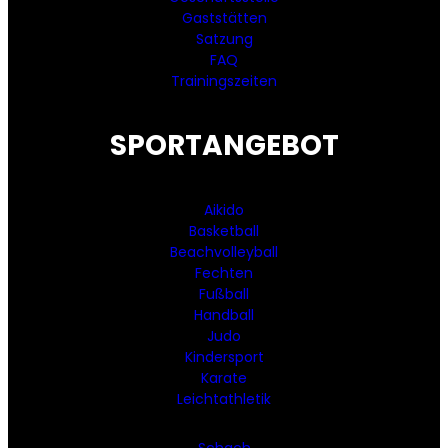
Gaststätten
Satzung
FAQ
Trainingszeiten
SPORTANGEBOT
Aikido
Basketball
Beachvolleyball
Fechten
Fußball
Handball
Judo
Kindersport
Karate
Leichtathletik
Schach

──────────

→ **HOW TO COMPLETE THIS TASK**: Your answer is all of the records restated word for word, pictures excluded.

→ **RESPONSE BOX**:
Gaststätten
Satzung
FAQ
Trainingszeiten
SPORTANGEBOT
Aikido
Basketball
Beachvolleyball
Fechten
Fußball
Handball
Judo
Kindersport
Karate
Leichtathletik
Schach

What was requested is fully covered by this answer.